**Work to complete**
The expected result is the full set of records, copied precisely, with images dropped.

**Transcribed page contents**
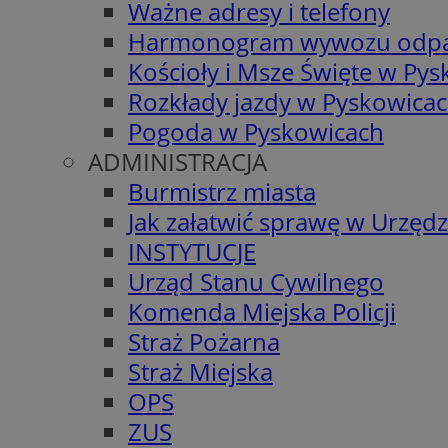
Ważne adresy i telefony
Harmonogram wywozu odp
Kościoły i Msze Święte w Py
Rozkłady jazdy w Pyskowica
Pogoda w Pyskowicach
ADMINISTRACJA
Burmistrz miasta
Jak załatwić sprawę w Urzędz
INSTYTUCJE
Urząd Stanu Cywilnego
Komenda Miejska Policji
Straż Pożarna
Straż Miejska
OPS
ZUS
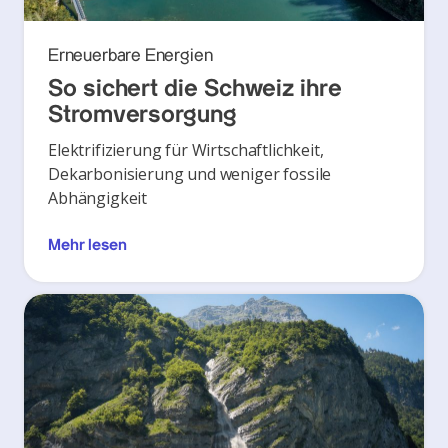
Erneuerbare Energien
So sichert die Schweiz ihre
Stromversorgung
Elektrifizierung für Wirtschaftlichkeit,
Dekarbonisierung und weniger fossile
Abhängigkeit
Mehr lesen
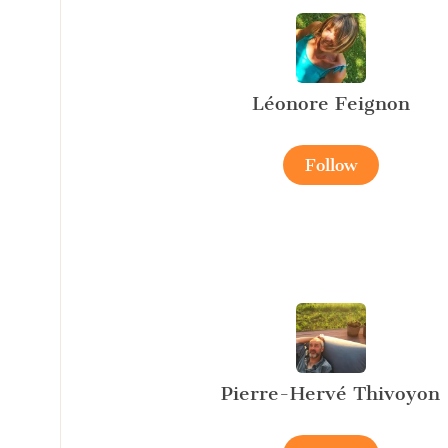
Léonore Feignon
Follow
Pierre-Hervé Thivoyon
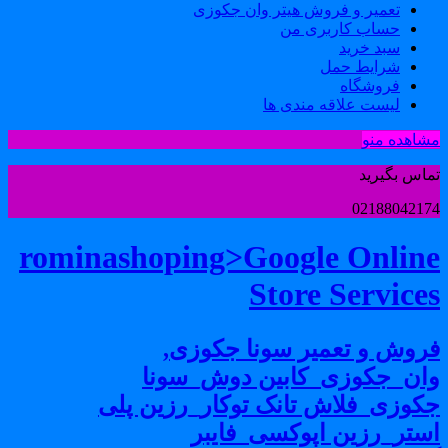
تعمیر و فروش هیتر وان جکوزی
حساب کاربری من
سبد خرید
شرایط حمل
فروشگاه
لیست علاقه مندی ها
شاهده منو
ماس بگیرید
0218804217
rominashoping>Google Onlin
Store Service
روش و تعمیر سونا جکوزی,
ان_جکوزی_کابین دوش_سونا
کوزی_فلاش تانک توکار_رزین پلی
ستر_رزین اپوکسی_فایبر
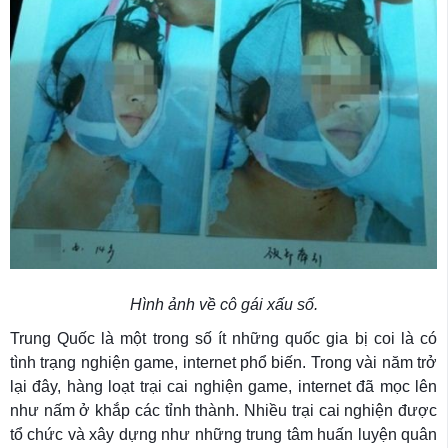
Hình ảnh về cô gái xấu số.
Trung Quốc là một trong số ít những quốc gia bị coi là có
tình trạng nghiện game, internet phổ biến. Trong vài năm trở
lại đây, hàng loạt trại cai nghiện game, internet đã mọc lên
như nấm ở khắp các tỉnh thành. Nhiều trại cai nghiện được
tổ chức và xây dựng như những trung tâm huấn luyện quân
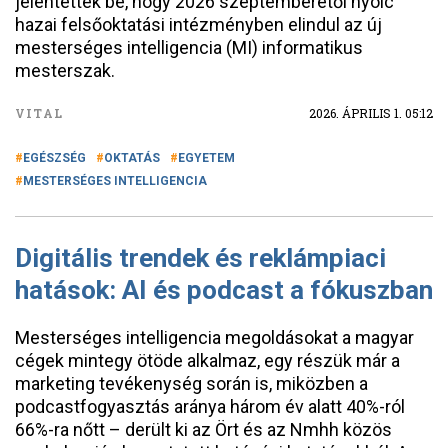
jelentették be, hogy 2026 szeptemberétől nyolc
hazai felsőoktatási intézményben elindul az új
mesterséges intelligencia (MI) informatikus
mesterszak.
VITAL
2026. ÁPRILIS 1. 05:12
EGÉSZSÉG
OKTATÁS
EGYETEM
MESTERSÉGES INTELLIGENCIA
Digitális trendek és reklámpiaci
hatások: AI és podcast a fókuszban
Mesterséges intelligencia megoldásokat a magyar
cégek mintegy ötöde alkalmaz, egy részük már a
marketing tevékenység során is, miközben a
podcastfogyasztás aránya három év alatt 40%-ról
66%-ra nőtt – derült ki az Ört és az Nmhh közös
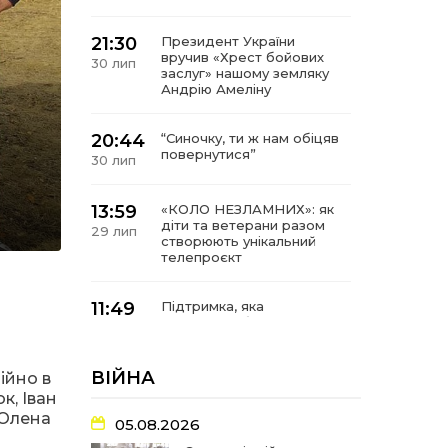
21:30
Президент України
вручив «Хрест бойових
30 лип
заслуг» нашому земляку
Андрію Амеліну
20:44
“Синочку, ти ж нам обіцяв
повернутися”
30 лип
13:59
«КОЛО НЕЗЛАМНИХ»: як
діти та ветерани разом
29 лип
створюють унікальний
телепроєкт
11:49
Підтримка, яка
допомагає бути на
29 лип
зв’язку з читачами
ВІЙНА
ійно в
21:04
Від газетної шпальти – до
к, Іван
музейної експозиції:
27 лип
 Олена
історії Героїв
05.08.2026
Барвінківщини стали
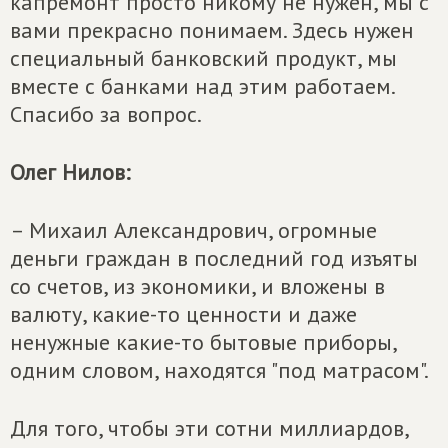
капремонт просто никому не нужен, мы с
вами прекрасно понимаем. Здесь нужен
специальный банковский продукт, мы
вместе с банками над этим работаем.
Спасибо за вопрос.
Олег Нилов:
– Михаил Александрович, огромные
деньги граждан в последний год изъяты
со счетов, из экономики, и вложены в
валюту, какие-то ценности и даже
ненужные какие-то бытовые приборы,
одним словом, находятся "под матрасом".
Для того, чтобы эти сотни миллиардов,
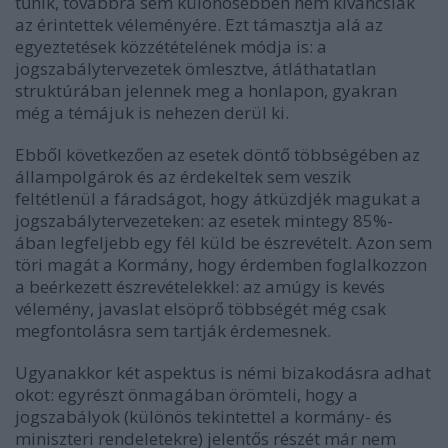
tűnik, továbbra sem különösebben nem kíváncsiak
az érintettek véleményére. Ezt támasztja alá az
egyeztetések közzétételének módja is: a
jogszabálytervezetek ömlesztve, átláthatatlan
struktúrában jelennek meg a honlapon, gyakran
még a témájuk is nehezen derül ki.
Ebből következően az esetek döntő többségében az
állampolgárok és az érdekeltek sem veszik
feltétlenül a fáradságot, hogy átküzdjék magukat a
jogszabálytervezeteken: az esetek mintegy 85%-
ában legfeljebb egy fél küld be észrevételt.
Azon sem
töri magát a Kormány, hogy érdemben foglalkozzon
a beérkezett észrevételekkel: az amúgy is kevés
vélemény, javaslat elsöprő többségét még csak
megfontolásra sem tartják érdemesnek.
Ugyanakkor két aspektus is némi bizakodásra adhat
okot: egyrészt önmagában örömteli, hogy a
jogszabályok (különös tekintettel a kormány- és
miniszteri rendeletekre) jelentős részét már nem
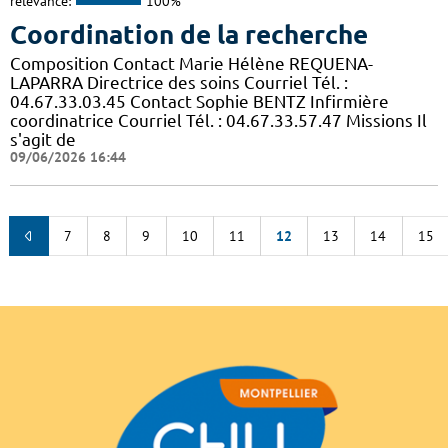
relevance:
100%
Coordination de la recherche
Composition Contact Marie Hélène REQUENA-
LAPARRA Directrice des soins Courriel Tél. :
04.67.33.03.45 Contact Sophie BENTZ Infirmière
coordinatrice Courriel Tél. : 04.67.33.57.47 Missions Il
s'agit de
09/06/2026 16:44
7
8
9
10
11
12
13
14
15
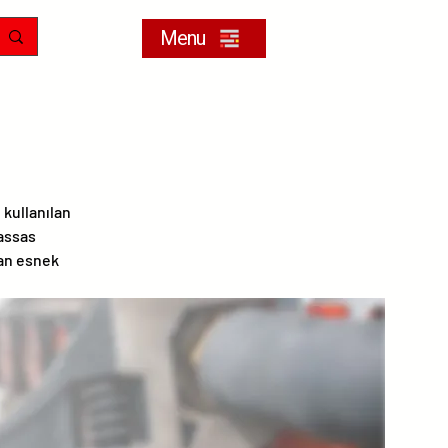
Menu
 kullanılan
hassas
yan esnek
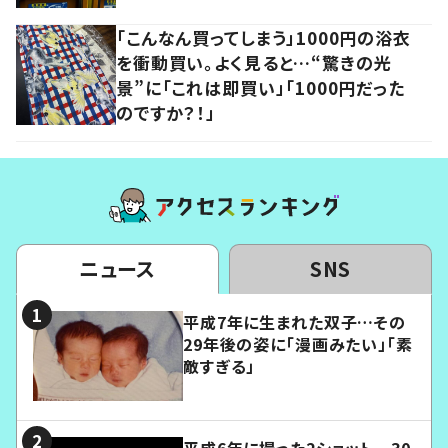
「こんなん買ってしまう」1000円の浴衣
を衝動買い。よく見ると…“驚きの光
景”に「これは即買い」「1000円だった
のですか？！」
ニュース
SNS
平成7年に生まれた双子…その
29年後の姿に「漫画みたい」「素
敵すぎる」
平成6年に撮った2ショット 30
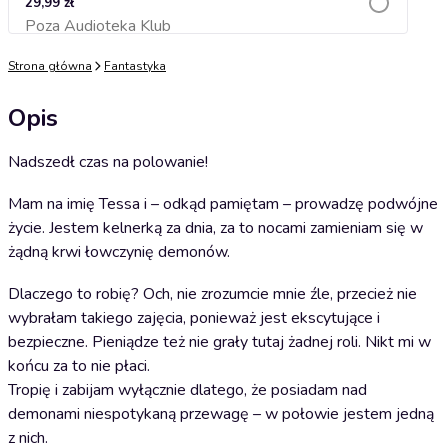
29,99 zł
Poza Audioteka Klub
Dodaj do koszyka
Strona główna
Fantastyka
Opis
Nadszedł czas na polowanie!
Mam na imię Tessa i – odkąd pamiętam – prowadzę podwójne
życie. Jestem kelnerką za dnia, za to nocami zamieniam się w
żądną krwi łowczynię demonów.
Dlaczego to robię? Och, nie zrozumcie mnie źle, przecież nie
wybrałam takiego zajęcia, ponieważ jest ekscytujące i
bezpieczne. Pieniądze też nie grały tutaj żadnej roli. Nikt mi w
końcu za to nie płaci.
Tropię i zabijam wyłącznie dlatego, że posiadam nad
demonami niespotykaną przewagę – w połowie jestem jedną
z nich.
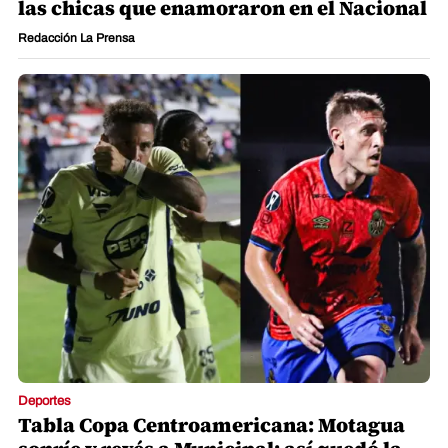
las chicas que enamoraron en el Nacional
Redacción La Prensa
Deportes
Tabla Copa Centroamericana: Motagua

**Answer for the task**
Ważne adresy i telefony
Harmonogram wywozu odp
Kościoły i Msze Święte w Py
Rozkłady jazdy w Pyskowica
Pogoda w Pyskowicach
ADMINISTRACJA
Burmistrz miasta
Jak załatwić sprawę w Urzędz
INSTYTUCJE
Urząd Stanu Cywilnego
Komenda Miejska Policji
Straż Pożarna
Straż Miejska
OPS
ZUS
Erneuerbare Energien
So sichert die Schweiz ihre
Stromversorgung
Elektrifizierung für Wirtschaftlichkeit,
Dekarbonisierung und weniger fossile
Abhängigkeit
Mehr lesen
Léonore Feignon
Follow
Pierre-Hervé Thivoyon
تعمیر و فروش هیتر وان جکوزی
حساب کاربری من
سبد خرید
شرایط حمل
فروشگاه
لیست علاقه مندی ها
شاهده منو
ماس بگیرید
0218804217
rominashoping>Google Onlin
Store Service
روش و تعمیر سونا جکوزی,
ان_جکوزی_کابین دوش_سونا
کوزی_فلاش تانک توکار_رزین پلی
ستر_رزین اپوکسی_فایبر
Hình ảnh về cô gái xấu số.
Trung Quốc là một trong số ít những quốc gia bị coi là có
tình trạng nghiện game, internet phổ biến. Trong vài năm trở
lại đây, hàng loạt trại cai nghiện game, internet đã mọc lên
như nấm ở khắp các tỉnh thành. Nhiều trại cai nghiện được
tổ chức và xây dựng như những trung tâm huấn luyện quân
jelentették be, hogy 2026 szeptemberétől nyolc
hazai felsőoktatási intézményben elindul az új
mesterséges intelligencia (MI) informatikus
mesterszak.
VITAL
2026. ÁPRILIS 1. 05:12
EGÉSZSÉG
OKTATÁS
EGYETEM
MESTERSÉGES INTELLIGENCIA
Digitális trendek és reklámpiaci
hatások: AI és podcast a fókuszban
Mesterséges intelligencia megoldásokat a magyar
cégek mintegy ötöde alkalmaz, egy részük már a
marketing tevékenység során is, miközben a
podcastfogyasztás aránya három év alatt 40%-ról
66%-ra nőtt – derült ki az Ört és az Nmhh közös
21:30
Президент України
вручив «Хрест бойових
30 лип
заслуг» нашому земляку
Андрію Амеліну
20:44
“Синочку, ти ж нам обіцяв
повернутися”
30 лип
13:59
«КОЛО НЕЗЛАМНИХ»: як
діти та ветерани разом
29 лип
створюють унікальний
телепроєкт
11:49
Підтримка, яка
допомагає бути на
29 лип
зв’язку з читачами
ВІЙНА
ійно в
21:04
Від газетної шпальти – до
к, Іван
музейної експозиції:
27 лип
 Олена
історії Героїв
05.08.2026
Барвінківщини стали
капремонт просто никому не нужен, мы с
вами прекрасно понимаем. Здесь нужен
специальный банковский продукт, мы
вместе с банками над этим работаем.
Спасибо за вопрос.
Олег Нилов:
– Михаил Александрович, огромные
деньги граждан в последний год изъяты
со счетов, из экономики, и вложены в
валюту, какие-то ценности и даже
ненужные какие-то бытовые приборы,
одним словом, находятся "под матрасом".
Для того, чтобы эти сотни миллиардов,
tűnik, továbbra sem különösebben nem kíváncsiak
az érintettek véleményére. Ezt támasztja alá az
egyeztetések közzétételének módja is: a
jogszabálytervezetek ömlesztve, átláthatatlan
struktúrában jelennek meg a honlapon, gyakran
még a témájuk is nehezen derül ki.
Ebből következően az esetek döntő többségében az
állampolgárok és az érdekeltek sem veszik
feltétlenül a fáradságot, hogy átküzdjék magukat a
jogszabálytervezeteken: az esetek mintegy 85%-
ában legfeljebb egy fél küld be észrevételt.
Azon sem
töri magát a Kormány, hogy érdemben foglalkozzon
a beérkezett észrevételekkel: az amúgy is kevés
vélemény, javaslat elsöprő többségét még csak
megfontolásra sem tartják érdemesnek.
Ugyanakkor két aspektus is némi bizakodásra adhat
okot: egyrészt önmagában örömteli, hogy a
jogszabályok (különös tekintettel a kormány- és
miniszteri rendeletekre) jelentős részét már nem
relevance:
100%
Coordination de la recherche
Composition Contact Marie Hélène REQUENA-
LAPARRA Directrice des soins Courriel Tél. :
04.67.33.03.45 Contact Sophie BENTZ Infirmière
coordinatrice Courriel Tél. : 04.67.33.57.47 Missions Il
s'agit de
09/06/2026 16:44
7
8
9
10
11
12
13
14
15
Menu
 kullanılan
hassas
yan esnek
「こんなん買ってしまう」1000円の浴衣
を衝動買い。よく見ると…“驚きの光
景”に「これは即買い」「1000円だった
のですか？！」
ニュース
SNS
平成7年に生まれた双子…その
29年後の姿に「漫画みたい」「素
敵すぎる」
平成6年に撮った2ショット 30
29,99 zł
Poza Audioteka Klub
Dodaj do koszyka
Strona główna
Fantastyka
Opis
Nadszedł czas na polowanie!
Mam na imię Tessa i – odkąd pamiętam – prowadzę podwójne
życie. Jestem kelnerką za dnia, za to nocami zamieniam się w
żądną krwi łowczynię demonów.
Dlaczego to robię? Och, nie zrozumcie mnie źle, przecież nie
wybrałam takiego zajęcia, ponieważ jest ekscytujące i
bezpieczne. Pieniądze też nie grały tutaj żadnej roli. Nikt mi w
końcu za to nie płaci.
Tropię i zabijam wyłącznie dlatego, że posiadam nad
demonami niespotykaną przewagę – w połowie jestem jedną
z nich.
las chicas que enamoraron en el Nacional
Redacción La Prensa
Deportes
Tabla Copa Centroamericana: Motagua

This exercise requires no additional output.